I’m hoping ‘Grave Expectations‘ will keep things light and deliver a decent mystery.

When a Canadian spy comes to ex–black ops specialist Aubrey Sentro for help tracking down notorious Cold War spymaster Günter Witt, she wants to say no. It’s been thirty years since Aubrey’s captivity in East Berlin, and she has no desire to return. Her focus now is on mending the relationships that suffered during her years working in the shadows.
But when a ruthless mercenary targets Aubrey and her daughter, the game changes. With Witt back on the scene, blackmailing his old contacts and contracting with rogue governments, the stakes are high. And Aubrey, who endured the brunt of Witt’s cruelty in that old Stasi prison, may be the only one who can track him down.
To unravel the threads of Witt’s intricate web of lies, Aubrey will need to confront not only the dark secrets of her past but also the threat they pose to her future.
This is the second book about Aubrey Sentro an ex-black ops specialist who now works in the private sector. The first book, ‘Water Memory‘ was a first-class thriller. I particularly liked that Sentro wasn’t just a female version of ‘The Grey Man‘ or ‘Orphan X’. She has a life with her family and a strong desire not to take any more risks that will get her killed. If ‘Vital Lies‘ is as exciting as ‘Water Memory‘, I’m in for a great read.

ONE NIGHT
It is a wild night in the middle of December, and GP Enya is crouched over a teenage boy, performing CPR in the rain.
ONE MOMENT
The boy survives, but Enya’s life splinters in two. Trapped in a loveless marriage, the storm propels her to break free.
ONE CHANCE TO BE FREE
But even in the remote country town that becomes her sanctuary, Enya is haunted by the night in the rain.
Beneath the boughs of an ancient tree that tells a thousand stories, can she find the courage to face her own?
This is Cecelia Ahern’s nineteenth novel and the first one I’ve ever bought. ‘PS, I Love You‘ (2003) passed me by. I didn’t even see the movie. So why am I starting with her latest book, ‘Into The Storm‘ (2024)? I heard her being interviewed on ‘Woman’s Hour’ on BBC Radio 4 and was intrigued to find that she’d written a novel that was inspired by pagan traditions. I listened to a sample and knew that I wanted the rest.

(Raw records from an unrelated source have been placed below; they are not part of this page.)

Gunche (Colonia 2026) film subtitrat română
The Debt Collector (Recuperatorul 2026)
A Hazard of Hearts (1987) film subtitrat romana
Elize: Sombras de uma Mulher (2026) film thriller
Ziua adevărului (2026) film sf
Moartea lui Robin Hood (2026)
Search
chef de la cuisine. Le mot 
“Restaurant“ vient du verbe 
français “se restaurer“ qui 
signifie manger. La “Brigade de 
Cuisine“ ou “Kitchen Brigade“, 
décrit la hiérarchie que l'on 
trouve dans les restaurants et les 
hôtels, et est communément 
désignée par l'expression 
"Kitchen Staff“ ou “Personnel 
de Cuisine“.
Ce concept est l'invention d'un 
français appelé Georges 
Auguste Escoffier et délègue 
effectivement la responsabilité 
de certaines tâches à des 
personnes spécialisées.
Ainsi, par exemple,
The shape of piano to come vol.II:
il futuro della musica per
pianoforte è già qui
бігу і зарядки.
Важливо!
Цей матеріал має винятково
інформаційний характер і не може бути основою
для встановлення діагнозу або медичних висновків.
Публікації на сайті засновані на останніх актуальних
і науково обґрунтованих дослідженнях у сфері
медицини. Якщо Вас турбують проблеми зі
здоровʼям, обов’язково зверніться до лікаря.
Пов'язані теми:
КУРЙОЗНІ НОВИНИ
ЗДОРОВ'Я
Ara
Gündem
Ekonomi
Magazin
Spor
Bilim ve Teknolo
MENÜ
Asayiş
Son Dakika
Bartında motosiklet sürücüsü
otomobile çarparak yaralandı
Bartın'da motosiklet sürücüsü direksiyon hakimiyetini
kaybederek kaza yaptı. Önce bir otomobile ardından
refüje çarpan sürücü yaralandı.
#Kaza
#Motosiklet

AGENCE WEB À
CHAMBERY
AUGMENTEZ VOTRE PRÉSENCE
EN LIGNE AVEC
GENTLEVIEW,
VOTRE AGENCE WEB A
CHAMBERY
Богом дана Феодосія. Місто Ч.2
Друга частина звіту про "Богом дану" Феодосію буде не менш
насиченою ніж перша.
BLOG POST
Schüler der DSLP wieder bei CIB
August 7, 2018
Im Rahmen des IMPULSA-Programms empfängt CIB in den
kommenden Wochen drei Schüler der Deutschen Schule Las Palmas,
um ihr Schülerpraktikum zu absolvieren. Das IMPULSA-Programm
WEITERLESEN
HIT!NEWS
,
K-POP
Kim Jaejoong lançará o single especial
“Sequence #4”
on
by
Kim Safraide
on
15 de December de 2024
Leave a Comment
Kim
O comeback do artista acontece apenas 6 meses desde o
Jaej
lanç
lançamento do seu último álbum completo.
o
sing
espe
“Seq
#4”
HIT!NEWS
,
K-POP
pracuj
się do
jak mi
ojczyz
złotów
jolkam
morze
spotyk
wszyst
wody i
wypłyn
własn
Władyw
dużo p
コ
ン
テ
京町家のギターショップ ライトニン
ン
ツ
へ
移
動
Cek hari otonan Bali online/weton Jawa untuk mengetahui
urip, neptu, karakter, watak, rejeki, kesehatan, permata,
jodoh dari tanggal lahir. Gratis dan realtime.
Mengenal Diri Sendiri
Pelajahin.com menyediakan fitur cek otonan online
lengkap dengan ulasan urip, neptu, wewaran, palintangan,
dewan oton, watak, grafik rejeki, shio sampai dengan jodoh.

In Gallup, New Mexico, where violent crime is five times the national average, a serial killer is operating unchecked, his targets indigent Native people whose murders are easily disguised as death by exposure on the frigid winter streets. He slips unnoticed through town, hidden in plain sight by his unassuming nature, while the voices in his head guide him toward a terrifying vision of glory. As the Gallup detectives struggle to put the pieces together, they consider calling in a controversial specialist to help.
Rita Todacheene, Albuquerque PD forensic photographer, is at a crisis point in her career. Her colleagues are watching her with suspicion after the recent revelation that she can see the ghosts of murder victims. Her unmanageable caseload is further complicated by the fact that half the department has blacklisted her for ratting out a corrupt fellow cop. And back home in Tohatchi on the Navajo reservation, Rita’s grandma is getting older. Maybe it’s time for her to leave policework behind entirely—if only the ghosts will let her . . .
‘Exposure‘ (2024) is another mystery with a supernatural element but I don’t expect this one to be even slightly cosy. I read ‘Shutter‘ (2022), the first book in this series, in July and was impressed. It wasn’t a typical thriller either in terms of content or storytelling style. I loved how Rita’s life story was told through framed moments of intense feeling with a forward momentum provided by a ghost demanding answers. For me, the sequel was a Must Buy item.